▶ [What is being asked]: For every line in the entries that contains "instituciones", show the whole line.

▶ [Extracted information]:
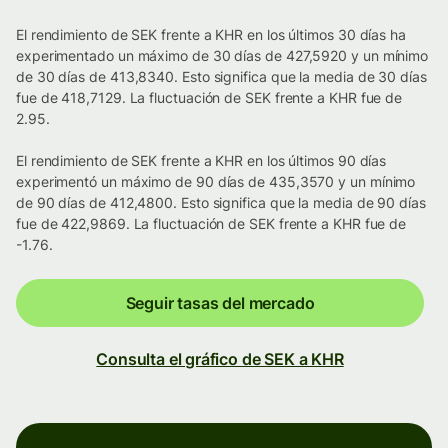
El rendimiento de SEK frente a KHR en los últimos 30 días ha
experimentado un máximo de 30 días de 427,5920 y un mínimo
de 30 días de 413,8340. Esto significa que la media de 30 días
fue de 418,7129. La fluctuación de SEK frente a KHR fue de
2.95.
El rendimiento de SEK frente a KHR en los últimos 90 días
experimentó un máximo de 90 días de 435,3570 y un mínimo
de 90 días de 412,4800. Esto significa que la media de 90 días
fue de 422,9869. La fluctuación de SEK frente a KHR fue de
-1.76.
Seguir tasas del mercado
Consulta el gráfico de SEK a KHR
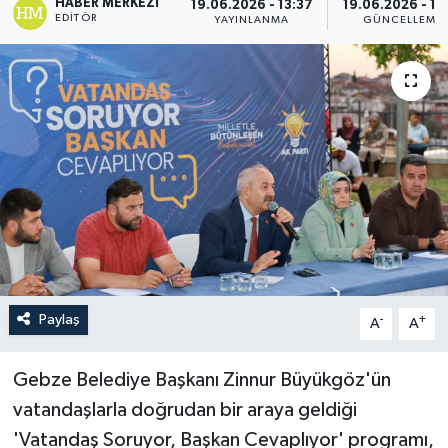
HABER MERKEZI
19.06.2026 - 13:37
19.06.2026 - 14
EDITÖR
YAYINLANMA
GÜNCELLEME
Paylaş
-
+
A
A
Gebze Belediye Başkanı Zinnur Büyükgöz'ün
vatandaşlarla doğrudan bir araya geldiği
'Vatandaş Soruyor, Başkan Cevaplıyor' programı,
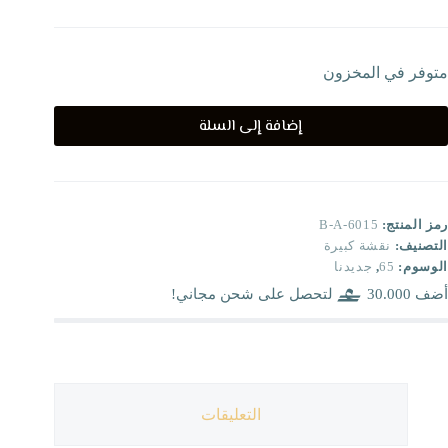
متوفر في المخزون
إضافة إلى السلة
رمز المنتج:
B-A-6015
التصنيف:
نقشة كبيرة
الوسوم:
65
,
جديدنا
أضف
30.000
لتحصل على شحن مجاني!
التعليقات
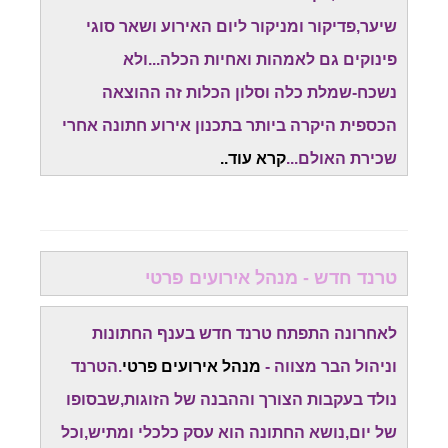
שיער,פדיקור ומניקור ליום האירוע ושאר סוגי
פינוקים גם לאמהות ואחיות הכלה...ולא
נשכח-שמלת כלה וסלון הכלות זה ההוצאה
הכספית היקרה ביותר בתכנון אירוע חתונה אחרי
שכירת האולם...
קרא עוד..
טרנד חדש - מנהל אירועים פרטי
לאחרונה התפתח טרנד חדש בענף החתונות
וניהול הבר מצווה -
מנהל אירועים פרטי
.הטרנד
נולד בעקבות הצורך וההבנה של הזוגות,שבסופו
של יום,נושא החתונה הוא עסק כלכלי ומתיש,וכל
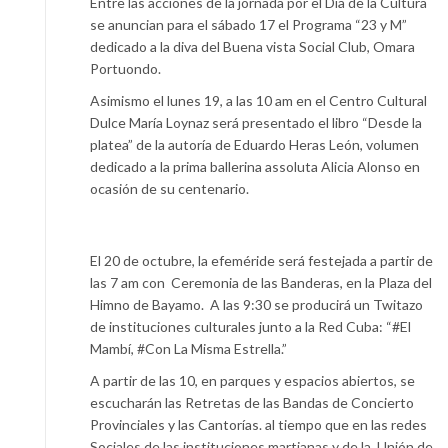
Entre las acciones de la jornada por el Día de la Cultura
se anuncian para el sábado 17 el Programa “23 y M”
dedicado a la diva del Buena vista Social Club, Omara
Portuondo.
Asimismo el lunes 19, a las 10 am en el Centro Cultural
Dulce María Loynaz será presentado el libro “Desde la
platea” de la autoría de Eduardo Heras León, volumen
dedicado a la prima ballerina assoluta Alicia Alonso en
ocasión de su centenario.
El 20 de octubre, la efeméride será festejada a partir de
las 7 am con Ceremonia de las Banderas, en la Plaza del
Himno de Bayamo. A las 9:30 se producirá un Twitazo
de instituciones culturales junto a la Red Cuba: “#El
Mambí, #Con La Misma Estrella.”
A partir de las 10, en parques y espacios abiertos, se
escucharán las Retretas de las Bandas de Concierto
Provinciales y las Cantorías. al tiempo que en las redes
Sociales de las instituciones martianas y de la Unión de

* * *

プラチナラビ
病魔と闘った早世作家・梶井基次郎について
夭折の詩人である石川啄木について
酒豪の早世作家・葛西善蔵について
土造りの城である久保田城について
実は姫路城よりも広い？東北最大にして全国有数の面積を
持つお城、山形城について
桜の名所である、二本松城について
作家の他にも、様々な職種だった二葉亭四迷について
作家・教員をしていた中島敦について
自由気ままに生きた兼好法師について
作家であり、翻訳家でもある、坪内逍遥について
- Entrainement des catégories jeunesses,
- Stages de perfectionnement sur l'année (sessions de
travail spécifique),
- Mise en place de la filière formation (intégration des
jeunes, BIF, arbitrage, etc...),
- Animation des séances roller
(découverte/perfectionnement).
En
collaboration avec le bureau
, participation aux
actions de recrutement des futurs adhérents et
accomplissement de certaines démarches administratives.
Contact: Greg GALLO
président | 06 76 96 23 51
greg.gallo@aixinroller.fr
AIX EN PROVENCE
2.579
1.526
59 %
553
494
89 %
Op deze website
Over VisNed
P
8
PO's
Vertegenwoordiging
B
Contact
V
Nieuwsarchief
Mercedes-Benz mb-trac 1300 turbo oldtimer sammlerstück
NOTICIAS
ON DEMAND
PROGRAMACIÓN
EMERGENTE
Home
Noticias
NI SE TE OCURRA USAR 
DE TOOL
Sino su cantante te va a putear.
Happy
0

▶ [Worked solution]:
de instituciones culturales junto a la Red Cuba: “#El
Sociales de las instituciones martianas y de la Unión de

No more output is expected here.